# Exercise brief
Omitting the pictures, output all of the records precisely as written.
== Given information ==
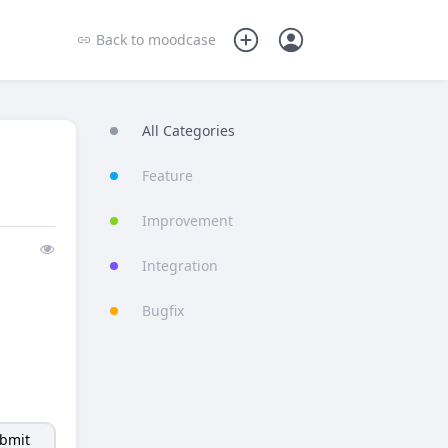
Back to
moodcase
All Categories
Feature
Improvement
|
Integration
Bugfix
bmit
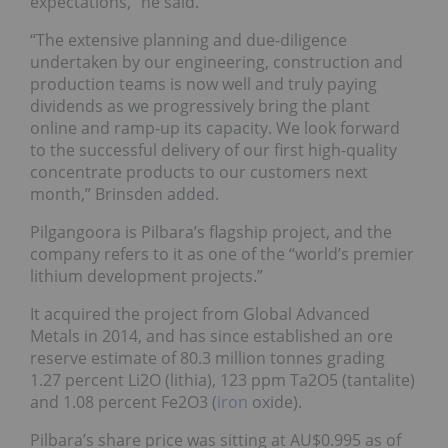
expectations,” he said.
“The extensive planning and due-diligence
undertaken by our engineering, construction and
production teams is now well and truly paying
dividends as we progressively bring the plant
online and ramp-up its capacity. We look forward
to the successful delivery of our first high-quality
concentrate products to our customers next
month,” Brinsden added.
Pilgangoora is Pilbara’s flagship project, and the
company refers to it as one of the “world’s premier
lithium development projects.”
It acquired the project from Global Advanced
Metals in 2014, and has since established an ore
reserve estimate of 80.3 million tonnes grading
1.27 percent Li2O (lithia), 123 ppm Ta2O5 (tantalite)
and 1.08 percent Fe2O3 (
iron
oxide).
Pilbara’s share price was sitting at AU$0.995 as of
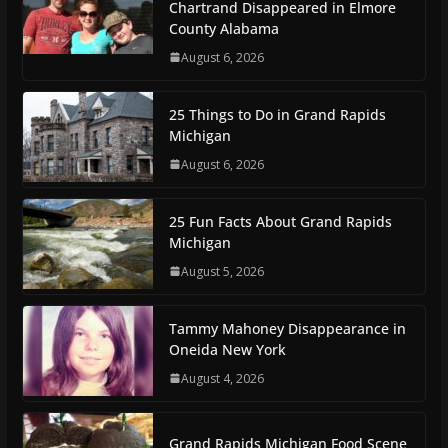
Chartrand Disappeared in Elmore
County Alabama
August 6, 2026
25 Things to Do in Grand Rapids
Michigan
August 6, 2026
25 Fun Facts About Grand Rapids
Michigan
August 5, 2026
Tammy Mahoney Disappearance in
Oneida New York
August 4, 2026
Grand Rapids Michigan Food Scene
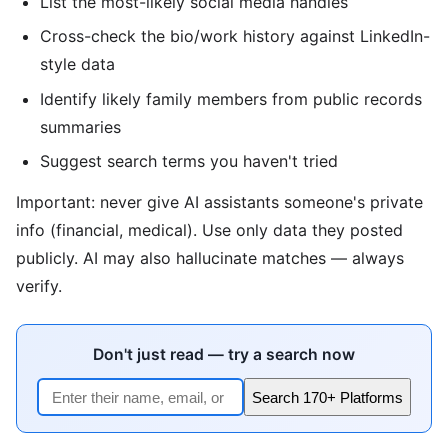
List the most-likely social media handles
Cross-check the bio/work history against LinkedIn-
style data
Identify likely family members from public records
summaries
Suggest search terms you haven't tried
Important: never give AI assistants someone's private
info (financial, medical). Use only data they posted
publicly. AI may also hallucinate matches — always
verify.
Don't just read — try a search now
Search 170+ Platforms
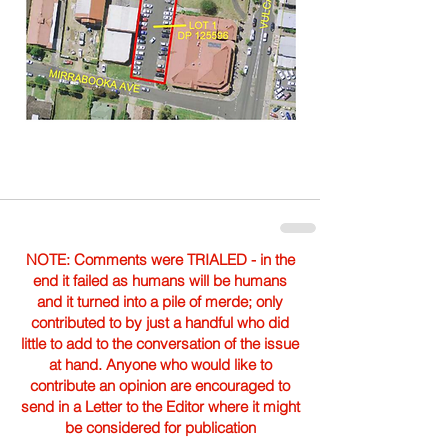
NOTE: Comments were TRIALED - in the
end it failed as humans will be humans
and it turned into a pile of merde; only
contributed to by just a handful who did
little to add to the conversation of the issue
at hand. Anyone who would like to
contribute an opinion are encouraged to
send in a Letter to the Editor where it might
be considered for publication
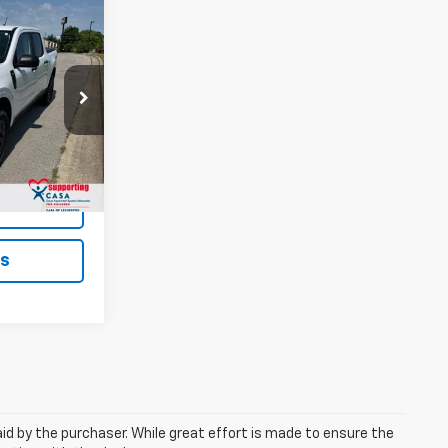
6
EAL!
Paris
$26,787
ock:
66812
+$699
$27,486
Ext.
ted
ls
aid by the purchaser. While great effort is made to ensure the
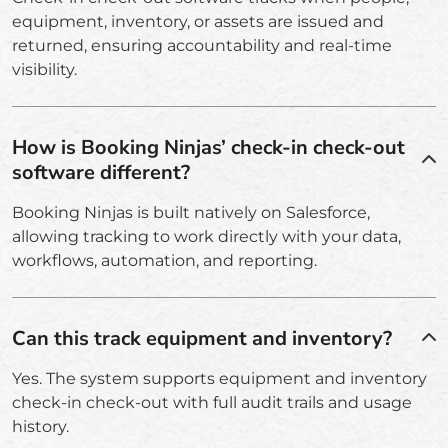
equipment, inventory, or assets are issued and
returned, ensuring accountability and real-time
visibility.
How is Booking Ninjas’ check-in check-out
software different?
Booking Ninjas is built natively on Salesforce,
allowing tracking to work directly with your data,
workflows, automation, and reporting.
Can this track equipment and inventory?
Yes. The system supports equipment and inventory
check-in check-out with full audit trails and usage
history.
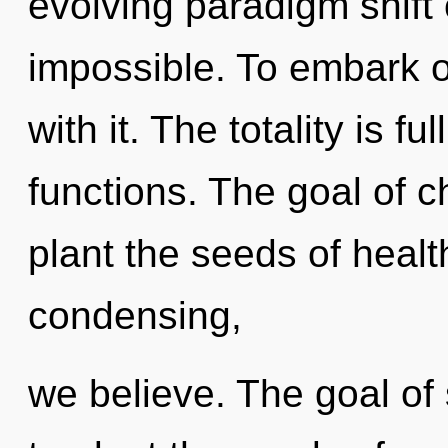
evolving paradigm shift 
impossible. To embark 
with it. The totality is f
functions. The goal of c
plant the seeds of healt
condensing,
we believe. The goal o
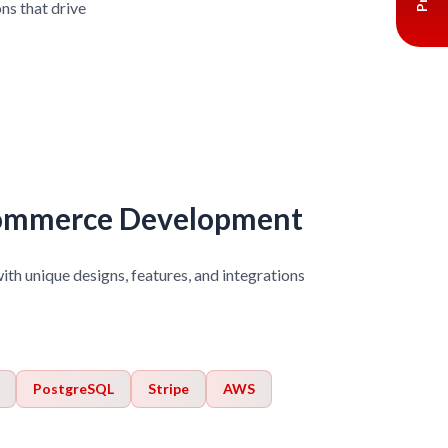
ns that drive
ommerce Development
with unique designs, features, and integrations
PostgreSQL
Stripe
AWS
===
# Problem solution
Back to
moodcase
All Categories
Feature
Improvement
|
Integration
Bugfix
bmit
expectations,” he said.
“The extensive planning and due-diligence
undertaken by our engineering, construction and
production teams is now well and truly paying
dividends as we progressively bring the plant
online and ramp-up its capacity. We look forward
to the successful delivery of our first high-quality
concentrate products to our customers next
month,” Brinsden added.
Pilgangoora is Pilbara’s flagship project, and the
company refers to it as one of the “world’s premier
lithium development projects.”
It acquired the project from Global Advanced
Metals in 2014, and has since established an ore
reserve estimate of 80.3 million tonnes grading
1.27 percent Li2O (lithia), 123 ppm Ta2O5 (tantalite)
and 1.08 percent Fe2O3 (
iron
oxide).
Pilbara’s share price was sitting at AU$0.995 as of
Chartrand Disappeared in Elmore
County Alabama
August 6, 2026
25 Things to Do in Grand Rapids
Michigan
August 6, 2026
25 Fun Facts About Grand Rapids
Michigan
August 5, 2026
Tammy Mahoney Disappearance in
Oneida New York
August 4, 2026
Grand Rapids Michigan Food Scene
List the most-likely social media handles
Cross-check the bio/work history against LinkedIn-
style data
Identify likely family members from public records
summaries
Suggest search terms you haven't tried
Important: never give AI assistants someone's private
info (financial, medical). Use only data they posted
publicly. AI may also hallucinate matches — always
verify.
Don't just read — try a search now
Search 170+ Platforms
NOTE: Comments were TRIALED - in the
end it failed as humans will be humans
and it turned into a pile of merde; only
contributed to by just a handful who did
little to add to the conversation of the issue
at hand. Anyone who would like to
contribute an opinion are encouraged to
send in a Letter to the Editor where it might
be considered for publication
6
EAL!
Paris
$26,787
ock:
66812
+$699
$27,486
Ext.
ted
ls
aid by the purchaser. While great effort is made to ensure the
equipment, inventory, or assets are issued and
returned, ensuring accountability and real-time
visibility.
How is Booking Ninjas’ check-in check-out
software different?
Booking Ninjas is built natively on Salesforce,
allowing tracking to work directly with your data,
workflows, automation, and reporting.
Can this track equipment and inventory?
Yes. The system supports equipment and inventory
check-in check-out with full audit trails and usage
history.
evolving paradigm shift 
impossible. To embark 
with it. The totality is f
functions. The goal of c
plant the seeds of healt
condensing,
we believe. The goal o
ns that drive
ommerce Development
with unique designs, features, and integrations
PostgreSQL
Stripe
AWS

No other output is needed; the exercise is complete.